Такое поведение меня разозлило моментально. Я принялась, как собака, поднимать песок, раскачиваться из стороны в сторону, чтобы освободиться из титановой схватки. Я вилась будто змея, просила выпустить. Кричала от боли. Выла. Ему было всё равно. Держал, заламывал сильней.

В какой-то момент удалось освободиться, резко развернуть туловище и как дать по лицу существу, что тот замер на некоторое мгновение, не забывая держать левую руку. Он стоял на коленях, смотрел на меня… хотя нет… не смотрел. Он до сих пор не открыл глаза.

Я нависала над ним, скрывала от усилившегося ветра, бьющего в спину. Глядела и шипела, пыталась образумить, но никак на слова мужчина не реагировал. Следил за шорохами, двигал плечами, ничего не понимал, поворачивал голову только на звуковые волны. Тогда я сделала третий вывод в этом мире: путник, кого встретила, оказался настоящим инвалидом. Он не только был весь переломанный, уставший: он не мог видеть, слышать, говорить.

Агрессивный, жестокий, надменный. Даже в таком плачевном состоянии он стоял на коленях как член из императорского рода, с гордо поднятой головой; дикой неестественной усмешкой он одарил меня.

Теперь я даже змеёй не имела права называться! Я превратилась в игрушку для питона. Его цепкие ручища обхватили меня как хвост, сжали и с хрустом откинули от себя.
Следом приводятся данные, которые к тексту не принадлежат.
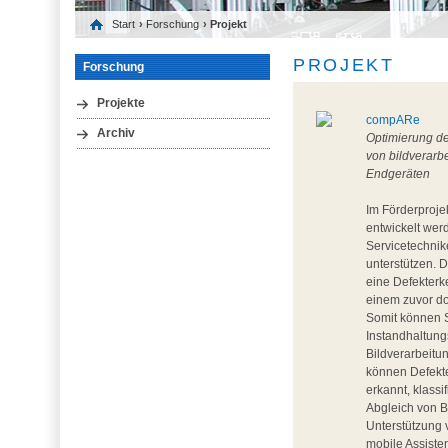
Start
›
Forschung
› Projekt
PROJEKT
Forschung
Projekte
compARe
Archiv
Optimierung de
von bildverarb
Endgeräten
Im Förderproje
entwickelt wer
Servicetechnik
unterstützen. 
eine Defekterk
einem zuvor do
Somit können 
Instandhaltung
Bildverarbeitu
können Defekte
erkannt, klass
Abgleich von B
Unterstützung 
mobile Assiste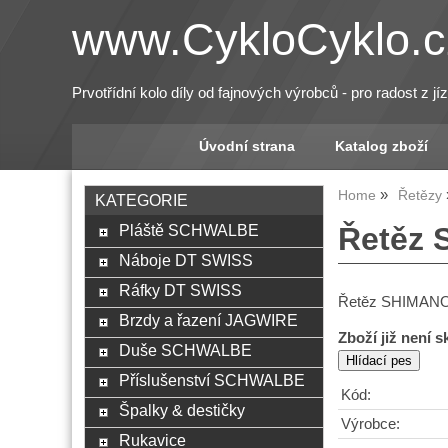
www.CykloCyklo.c
Prvotřídní kolo díly od fajnových výrobců - pro radost z jí
Úvodní strana
Katalog zboží
Home
Řetězy
KATEGORIE
Pláště SCHWALBE
Řetěz 
Náboje DT SWISS
Ráfky DT SWISS
Řetěz SHIMANO 
Brzdy a řazení JAGWIRE
Zboží již není 
Duše SCHWALBE
Příslušenství SCHWALBE
Kód:
Špalky & destičky
Výrobce:
Rukavice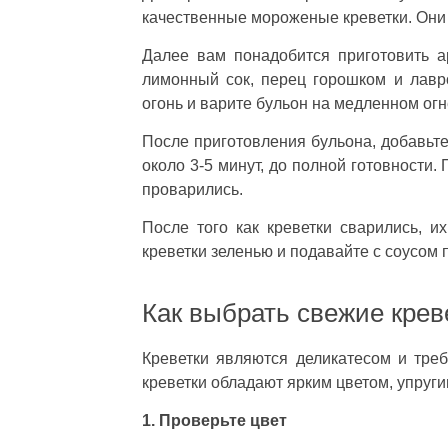
качественные мороженые креветки. Они
Далее вам понадобится приготовить а
лимонный сок, перец горошком и лавро
огонь и варите бульон на медленном огн
После приготовления бульона, добавьте
около 3-5 минут, до полной готовности
проварились.
После того как креветки сварились, и
креветки зеленью и подавайте с соусом 
Как выбрать свежие крев
Креветки являются деликатесом и тре
креветки обладают ярким цветом, упруги
1. Проверьте цвет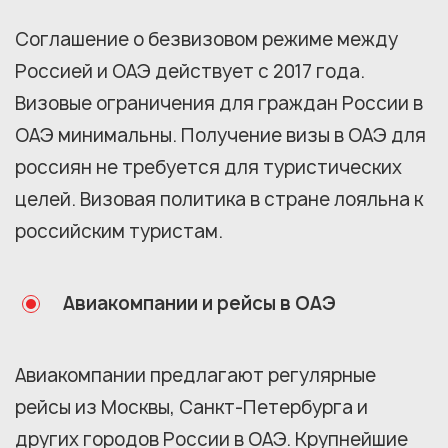
Соглашение о безвизовом режиме между
Россией и ОАЭ действует с 2017 года.
Визовые ограничения для граждан России в
ОАЭ минимальны. Получение визы в ОАЭ для
россиян не требуется для туристических
целей. Визовая политика в стране лояльна к
российским туристам.
Авиакомпании и рейсы в ОАЭ
Авиакомпании предлагают регулярные
рейсы из Москвы, Санкт-Петербурга и
других городов России в ОАЭ. Крупнейшие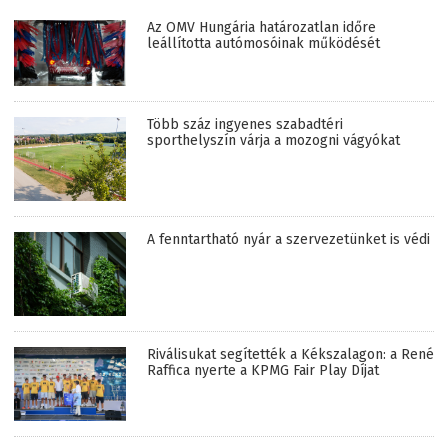
Az OMV Hungária határozatlan időre
leállította autómosóinak működését
Több száz ingyenes szabadtéri
sporthelyszín várja a mozogni vágyókat
A fenntartható nyár a szervezetünket is védi
Riválisukat segítették a Kékszalagon: a René
Raffica nyerte a KPMG Fair Play Díjat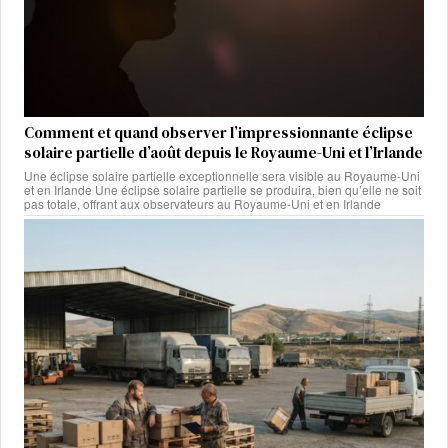
Comment et quand observer l’impressionnante éclipse
solaire partielle d’août depuis le Royaume-Uni et l’Irlande
Une éclipse solaire partielle exceptionnelle sera visible au Royaume-Uni
et en Irlande Une éclipse solaire partielle se produira, bien qu’elle ne soit
pas totale, offrant aux observateurs au Royaume-Uni et en Irlande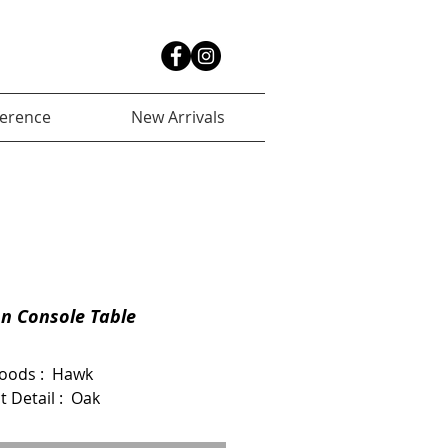
ference
New Arrivals
n Console Table
oods :  Hawk
 Detail :  Oak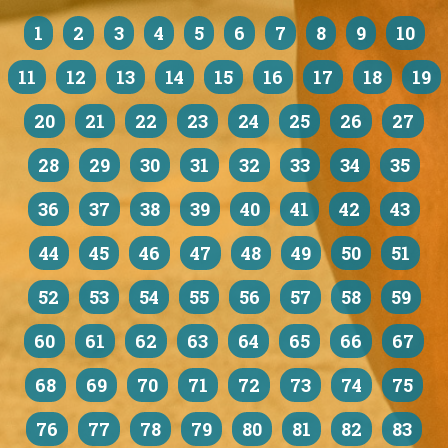
1
2
3
4
5
6
7
8
9
10
11
12
13
14
15
16
17
18
19
20
21
22
23
24
25
26
27
28
29
30
31
32
33
34
35
36
37
38
39
40
41
42
43
44
45
46
47
48
49
50
51
52
53
54
55
56
57
58
59
60
61
62
63
64
65
66
67
68
69
70
71
72
73
74
75
76
77
78
79
80
81
82
83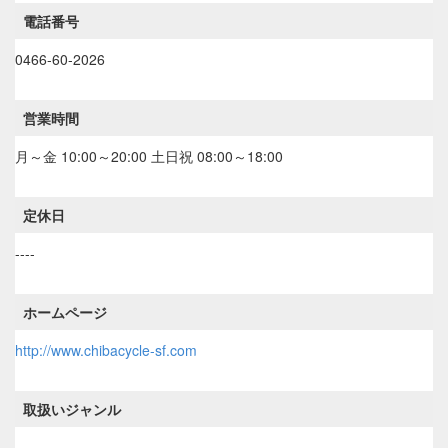
電話番号
0466-60-2026
営業時間
月～金 10:00～20:00 土日祝 08:00～18:00
定休日
----
ホームページ
http://www.chibacycle-sf.com
取扱いジャンル
----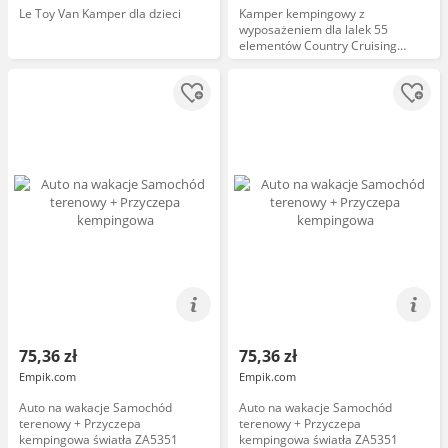
Le Toy Van Kamper dla dzieci
Kamper kempingowy z
wyposażeniem dla lalek 55
elementów Country Cruising
Camper Set Our Generation
BD35163Z
75,36 zł
75,36 zł
Empik.com
Empik.com
Auto na wakacje Samochód
Auto na wakacje Samochód
terenowy + Przyczepa
terenowy + Przyczepa
kempingowa światła ZA5351
kempingowa światła ZA5351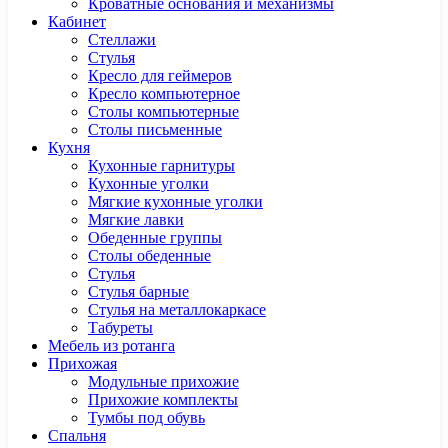
Кроватные основания и механизмы
Кабинет
Cтеллажи
Cтулья
Кресло для геймеров
Кресло компьютерное
Столы компьютерные
Столы письменные
Кухня
Кухонные гарнитуры
Кухонные уголки
Мягкие кухонные уголки
Мягкие лавки
Обеденные группы
Столы обеденные
Стулья
Стулья барные
Стулья на металлокаркасе
Табуреты
Мебель из ротанга
Прихожая
Модульные прихожие
Прихожие комплекты
Тумбы под обувь
Спальня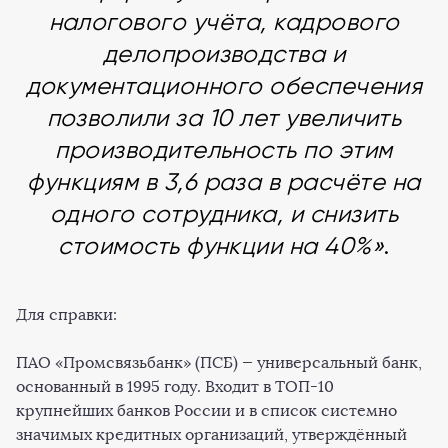
налогового учёта, кадрового
делопроизводства и
документационного обеспечения
позволили за 10 лет увеличить
производительность по этим
функциям в 3,6 раза в расчёте на
одного сотрудника, и снизить
стоимость функции на 40%»
.
Для справки:
ПАО «Промсвязьбанк» (ПСБ) — универсальный банк,
основанный в 1995 году. Входит в ТОП-10
крупнейших банков России и в список системно
значимых кредитных организаций, утверждённый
Злое существо, которому не ведома благодарность. Ужаснейшее существо, человек или нет, не желавшее существовать. Это прекрасно было видно. По его резким движениям, импульсивностью, излишнему раздражению. Крайне недовольным от пробуждения он сел на песок, правую ногу поставил перед собой, подняв колено вверх, левую вытянул и принялся получать ветер в лицо. Он смотрел в никуда, не пытался ничего усмотреть, просто зрел в одну точку, тлел от беспомощности и усталости. Каждая клеточка тела горела, искрилась от боли и неудобства.

Мне стоило его ненавидеть, но получилось испытывать лишь сочувствие. Я ещё могла видеть, слышать, петь, а он находился в омуте собственных мыслей долгое время, дичал без общества. Только сила осталась при нём. Я могла заполнять пространство звуками, но он даже попросить о помощи не сможет.

Мне стоило его отвергнуть, покориться несовершенству и пойти дальше, но меня остановило сострадание и милосердие к врагу. Лишь я могла годиться ему в проводники. Лишь я могла дойти до конца пустыни и увидеть изменения вокруг. И я больше не собиралась идти в одиночестве.

Пускай будет сложней! Пускай мне придётся тащить его на спине!

Я смогу. Я сделаю это.

Ведь я не одна.

Пускай у него плотная холодная кожа. Пускай не бьётся сердце. Он жив, способен на чувства, не имеет притворства, беспомощен, как котёнок, могучий как лев.

Я сильней его.

Моя рука будет тянуться к нему и вести вперёд.

Вновь дрожало тело, когда подходила к нему, но уже такой тяжести не ощущала. Я поступала правильно, по совести. И пускай он не способен увидеть мою доброжелательную улыбку, увидеть истину через зеркало души, пускай. Добро должно совершаться просто так.